THE PROBLEM:
Leaving out the pictures, restate each record below word for word.

DATA EXTRACTS:
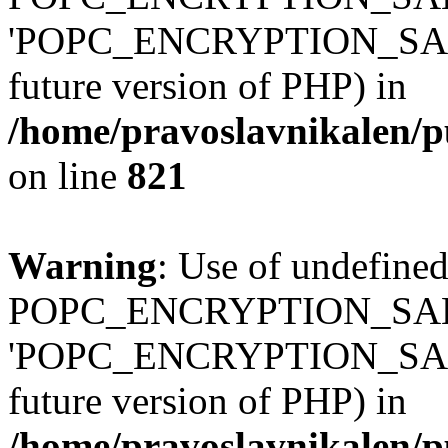
'POPC_ENCRYPTION_SALT' (
future version of PHP) in
/home/pravoslavnikalen/pu
on line
821
Warning
: Use of undefined
POPC_ENCRYPTION_SALT
'POPC_ENCRYPTION_SALT' (
future version of PHP) in
/home/pravoslavnikalen/pu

WRITTEN SOLUTION:
'POPC_ENCRYPTION_SALT' (
future version of PHP) in
/home/pravoslavnikalen/pu
on line
821
Warning
: Use of undefined
POPC_ENCRYPTION_SALT
'POPC_ENCRYPTION_SALT' (
future version of PHP) in
/home/pravoslavnikalen/pu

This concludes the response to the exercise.